What needs to be done
Copy out each line of the material in which the word "Детские" appears.

* * * * * * *

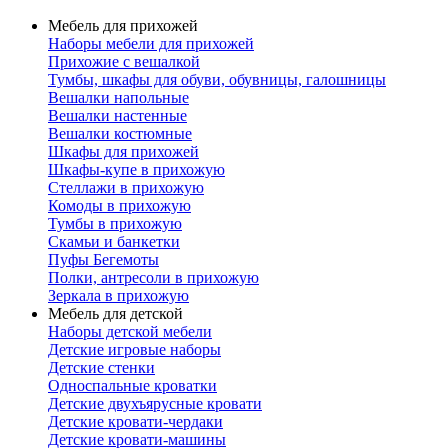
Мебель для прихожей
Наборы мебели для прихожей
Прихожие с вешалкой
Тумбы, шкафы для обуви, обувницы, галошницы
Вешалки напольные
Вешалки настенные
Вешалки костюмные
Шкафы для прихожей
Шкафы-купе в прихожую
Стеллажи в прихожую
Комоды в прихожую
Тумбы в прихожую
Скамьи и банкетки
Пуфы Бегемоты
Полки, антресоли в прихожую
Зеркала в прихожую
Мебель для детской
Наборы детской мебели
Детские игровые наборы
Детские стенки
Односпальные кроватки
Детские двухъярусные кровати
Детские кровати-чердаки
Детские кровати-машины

* * * * * * *

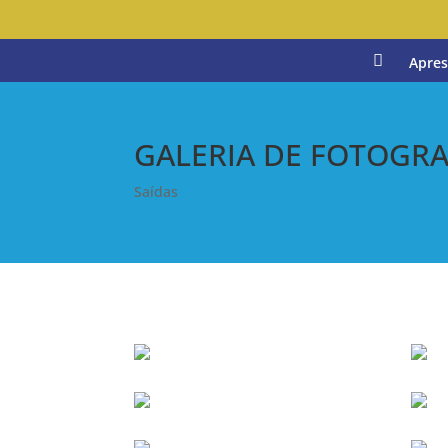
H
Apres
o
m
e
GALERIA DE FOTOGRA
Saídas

* * * * * * *

Response to the exercise
Детские игровые наборы
Детские стенки
Детские двухъярусные кровати
Детские кровати-чердаки
Детские кровати-машины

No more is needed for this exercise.